* [YOUR INSTRUCTIONS]: Treat the line containing "ჩვენ შესახებ" as the first line and the final line of the material below as the last; reproduce that range exactly.
[DATA PROVIDED]
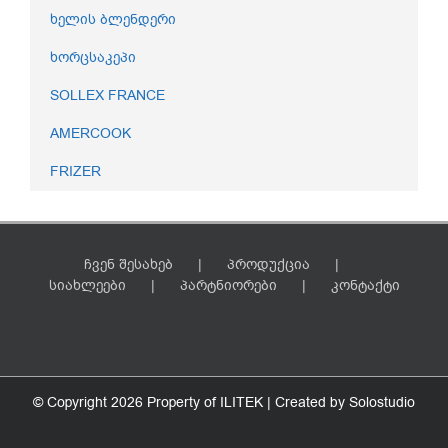
ხელის ბლენდერი
ხორცსაკეპი
SOLLEX FRANCE
AMERCOOK
FRIZER
ჩვენ შესახებ
პროდუქცია
სიახლეები
პარტნიორები
კონტაქტი
© Copyright
2026 Property of ILITEK | Created by
Solostudio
[/DATA PROVIDED]
* [SOLUTION TO THE PROBLEM]:
ჩვენ შესახებ
პროდუქცია
სიახლეები
პარტნიორები
კონტაქტი
© Copyright
2026 Property of ILITEK | Created by
Solostudio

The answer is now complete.